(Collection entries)
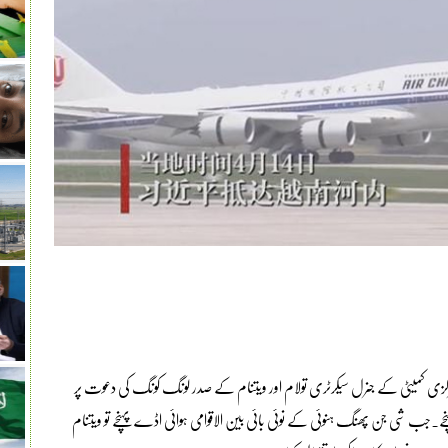
کزی کمیٹی کے جنرل سیکرٹری تولام اور ویتنام کے صدر لونگ کونگ کی دعوت پر
ب شی جن پھنگ ہنوئی کے نوئی بائی بین الاقوامی ہوائی اڈے پہنچے تو ویتنام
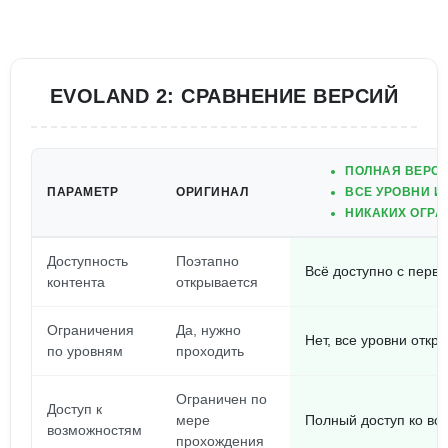
EVOLAND 2: СРАВНЕНИЕ ВЕРСИЙ
ПОЛНАЯ ВЕРСИ
ПАРАМЕТР
ОРИГИНАЛ
ВСЕ УРОВНИ И
НИКАКИХ ОГРА
Доступность
Поэтапно
Всё доступно с перв
контента
открывается
Ограничения
Да, нужно
Нет, все уровни откр
по уровням
проходить
Ограничен по
Доступ к
мере
Полный доступ ко вс
возможностям
прохождения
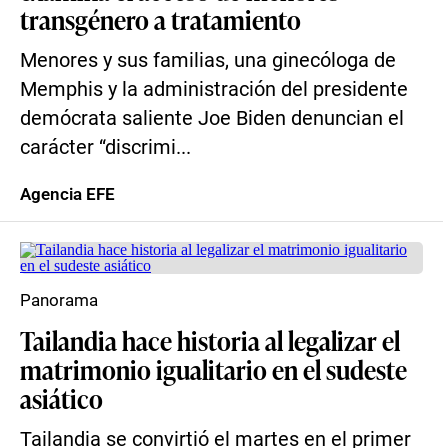
transgénero a tratamiento
Menores y sus familias, una ginecóloga de
Memphis y la administración del presidente
demócrata saliente Joe Biden denuncian el
carácter “discrimi...
Agencia EFE
Panorama
Tailandia hace historia al legalizar el
matrimonio igualitario en el sudeste
asiático
Tailandia se convirtió el martes en el primer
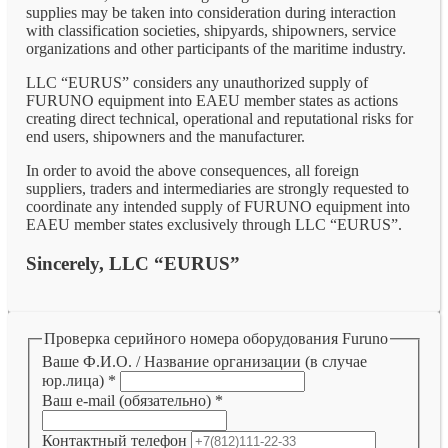
supplies may be taken into consideration during interaction
with classification societies, shipyards, shipowners, service
organizations and other participants of the maritime industry.
LLC “EURUS” considers any unauthorized supply of
FURUNO equipment into EAEU member states as actions
creating direct technical, operational and reputational risks for
end users, shipowners and the manufacturer.
In order to avoid the above consequences, all foreign
suppliers, traders and intermediaries are strongly requested to
coordinate any intended supply of FURUNO equipment into
EAEU member states exclusively through LLC “EURUS”.
Sincerely, LLC “EURUS”
Проверка серийного номера оборудования Furuno
Ваше Ф.И.О. / Название организации (в случае
юр.лица)
*
Ваш e-mail (обязательно)
*
Контактный телефон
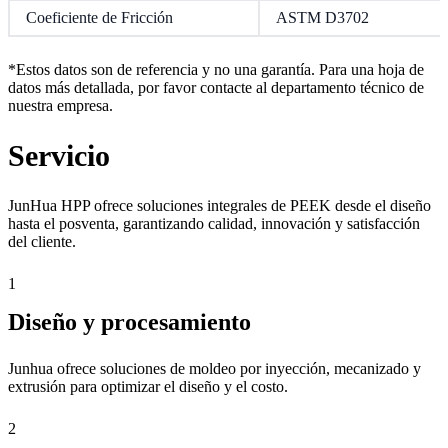
Coeficiente de Fricción
ASTM D3702
*Estos datos son de referencia y no una garantía. Para una hoja de
datos más detallada, por favor contacte al departamento técnico de
nuestra empresa.
Servicio
JunHua HPP ofrece soluciones integrales de PEEK desde el diseño
hasta el posventa, garantizando calidad, innovación y satisfacción
del cliente.
1
Diseño y procesamiento
Junhua ofrece soluciones de moldeo por inyección, mecanizado y
extrusión para optimizar el diseño y el costo.
2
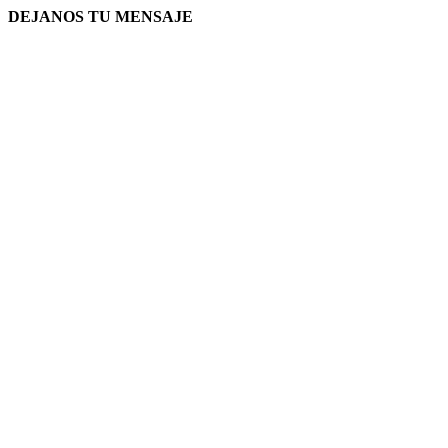
DEJANOS TU MENSAJE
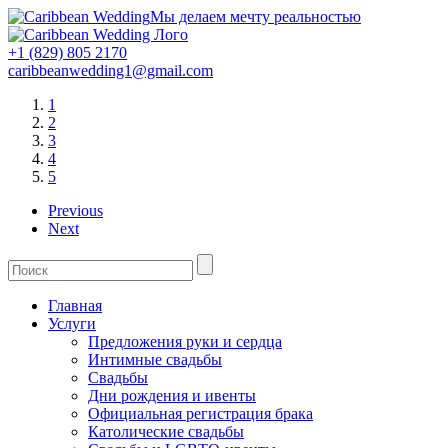
Мы делаем мечту реальностью
+1 (829) 805 2170
caribbeanwedding1@gmail.com
1
2
3
4
5
Previous
Next
Главная
Услуги
Предложения руки и сердца
Интимные свадьбы
Свадьбы
Дни рождения и ивенты
Официальная регистрация брака
Католические свадьбы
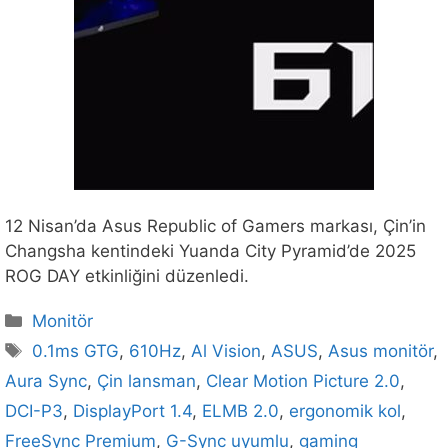
12 Nisan’da Asus Republic of Gamers markası, Çin’in
Changsha kentindeki Yuanda City Pyramid’de 2025
ROG DAY etkinliğini düzenledi.
Kategoriler
Monitör
Etiketler
0.1ms GTG
,
610Hz
,
Al Vision
,
ASUS
,
Asus monitör
,
Aura Sync
,
Çin lansman
,
Clear Motion Picture 2.0
,
DCI-P3
,
DisplayPort 1.4
,
ELMB 2.0
,
ergonomik kol
,
FreeSync Premium
,
G-Sync uyumlu
,
gaming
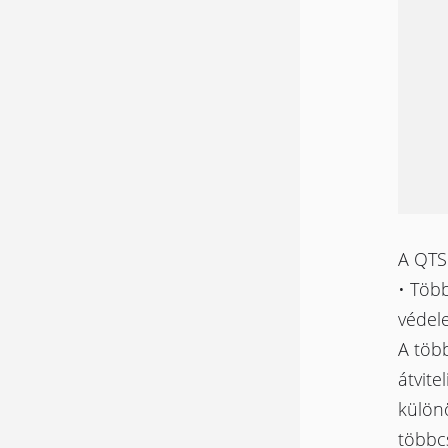
A QTS 
• Több
védel
A töb
átvite
különö
többcs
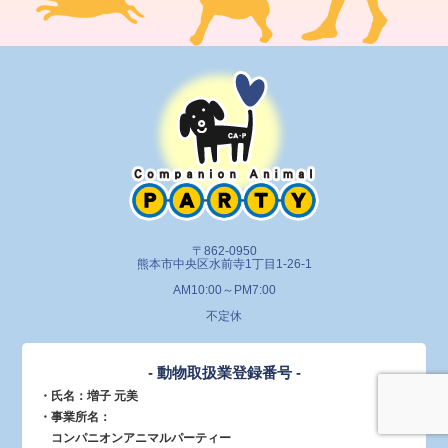
〒862-0950
熊本市中央区水前寺1丁目1-26-1
AM10:00～PM7:00
不定休
- 動物取扱業登録番号 -
・氏名：増子 元美
・事業所名：
コンパニオンアニマルパーティー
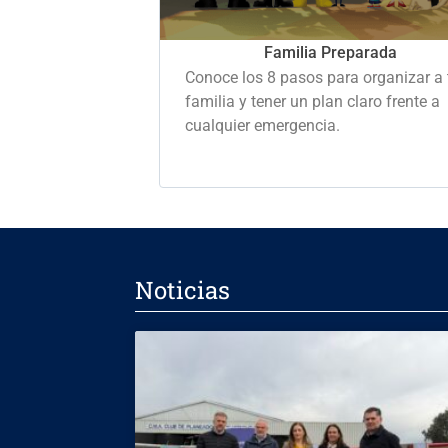
Familia Preparada
Conoce los 8 pasos para organizar a 
familia y tener un plan claro frente a
cualquier emergencia.
Noticias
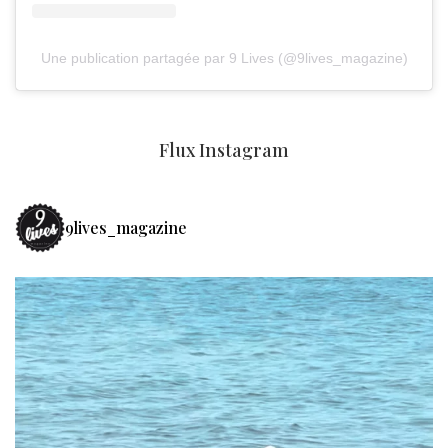
Une publication partagée par 9 Lives (@9lives_magazine)
Flux Instagram
9lives_magazine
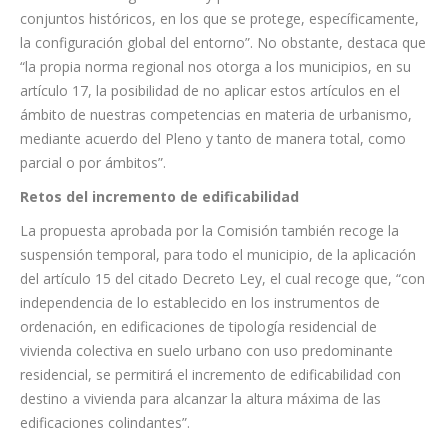
genérica para todo el territorio autonómico y que no ha tenido
en cuenta las singularidades y procesos constructivos de los
conjuntos históricos, en los que se protege, específicamente,
la configuración global del entorno”. No obstante, destaca que
“la propia norma regional nos otorga a los municipios, en su
artículo 17, la posibilidad de no aplicar estos artículos en el
ámbito de nuestras competencias en materia de urbanismo,
mediante acuerdo del Pleno y tanto de manera total, como
parcial o por ámbitos”.
Retos del incremento de edificabilidad
La propuesta aprobada por la Comisión también recoge la
suspensión temporal, para todo el municipio, de la aplicación
del artículo 15 del citado Decreto Ley, el cual recoge que, “con
independencia de lo establecido en los instrumentos de
ordenación, en edificaciones de tipología residencial de
vivienda colectiva en suelo urbano con uso predominante
residencial, se permitirá el incremento de edificabilidad con
destino a vivienda para alcanzar la altura máxima de las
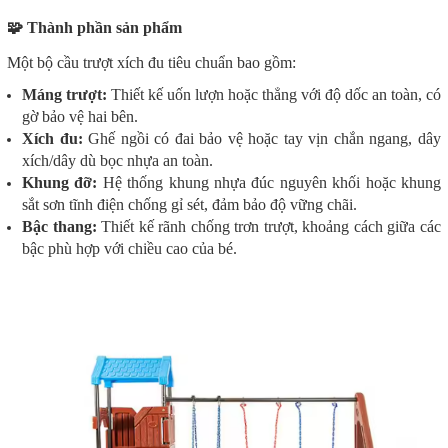
🧩 Thành phần sản phẩm
Một bộ cầu trượt xích đu tiêu chuẩn bao gồm:
Máng trượt:
Thiết kế uốn lượn hoặc thẳng với độ dốc an toàn, có
gờ bảo vệ hai bên.
Xích đu:
Ghế ngồi có đai bảo vệ hoặc tay vịn chắn ngang, dây
xích/dây dù bọc nhựa an toàn.
Khung đỡ:
Hệ thống khung nhựa đúc nguyên khối hoặc khung
sắt sơn tĩnh điện chống gỉ sét, đảm bảo độ vững chãi.
Bậc thang:
Thiết kế rãnh chống trơn trượt, khoảng cách giữa các
bậc phù hợp với chiều cao của bé.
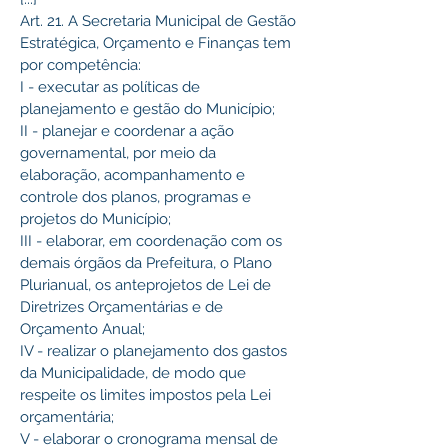
Art. 21. A Secretaria Municipal de Gestão 
Estratégica, Orçamento e Finanças tem 
por competência:
I - executar as políticas de 
planejamento e gestão do Município;
II - planejar e coordenar a ação 
governamental, por meio da 
elaboração, acompanhamento e 
controle dos planos, programas e 
projetos do Município;
III - elaborar, em coordenação com os 
demais órgãos da Prefeitura, o Plano 
Plurianual, os anteprojetos de Lei de 
Diretrizes Orçamentárias e de 
Orçamento Anual;
IV - realizar o planejamento dos gastos 
da Municipalidade, de modo que 
respeite os limites impostos pela Lei 
orçamentária;
V - elaborar o cronograma mensal de 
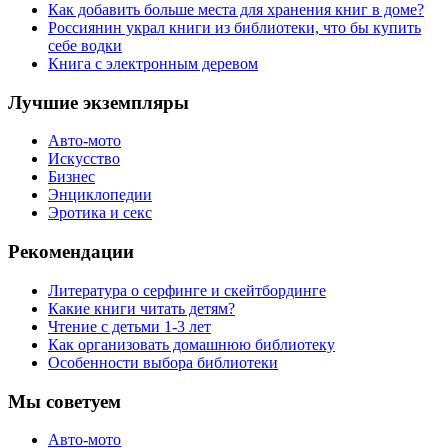
Как добавить больше места для хранения книг в доме?
Россиянин украл книги из библиотеки, что бы купить
себе водки
Книга с электронным деревом
Лучшие экземпляры
Авто-мото
Искусство
Бизнес
Энциклопедии
Эротика и секс
Рекомендации
Литература о серфинге и скейтбординге
Какие книги читать детям?
Чтение с детьми 1-3 лет
Как организовать домашнюю библиотеку
Особенности выбора библиотеки
Мы советуем
Авто-мото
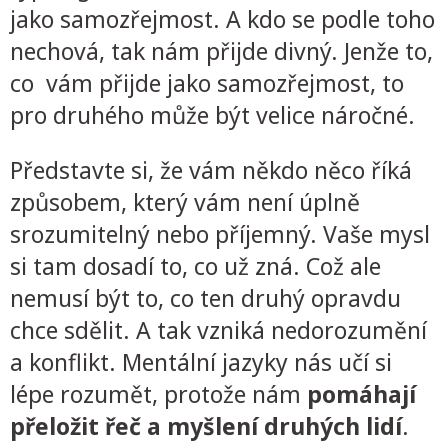
jako samozřejmost. A kdo se podle toho
nechová, tak nám přijde divný. Jenže to,
co vám přijde jako samozřejmost, to
pro druhého může být velice náročné.
Představte si, že vám někdo něco říká
způsobem, který vám není úplně
srozumitelný nebo příjemný. Vaše mysl
si tam dosadí to, co už zná. Což ale
nemusí být to, co ten druhý opravdu
chce sdělit. A tak vzniká nedorozumění
a konflikt. Mentální jazyky nás učí si
lépe rozumět, protože nám
pomáhají
přeložit řeč a myšlení druhých lidí
.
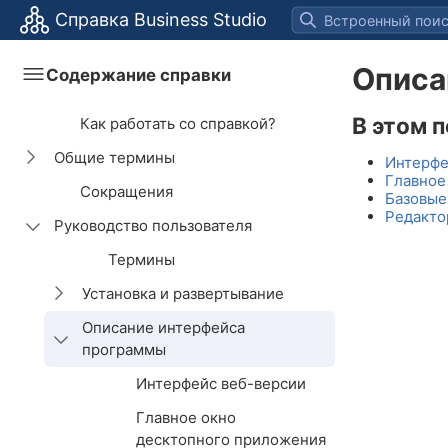
Справка Business Studio
Описа
Содержание справки
В этом 
Как работать со справкой?
Общие термины
Интерфе
Главное
Сокращения
Основные термины
Базовые
Редакто
Руководство пользователя
Термины нотаций
моделирования
Термины
деятельности
Установка и развертывание
Термины системы
менеджмента качества
Описание интерфейса
Установка, настройка и
программы
запуск программы
Термины сбалансированной
системы показателей
Системные требования
Интерфейс веб-версии
Настройка окружения
Термины Business Studio
Редакции и компоненты
Главное окно
Создание DNS-имен и
Business Studio
десктопного приложения
сертификатов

→ **Assigned task**
Exactly as they stand in the records above, print the lines from the one containing "Интерфейс веб-версии" through the final line, inclusive.

→ **Task response**
Интерфейс веб-версии
Настройка окружения
Термины Business Studio
Редакции и компоненты
Главное окно
Создание DNS-имен и
Business Studio
десктопного приложения
сертификатов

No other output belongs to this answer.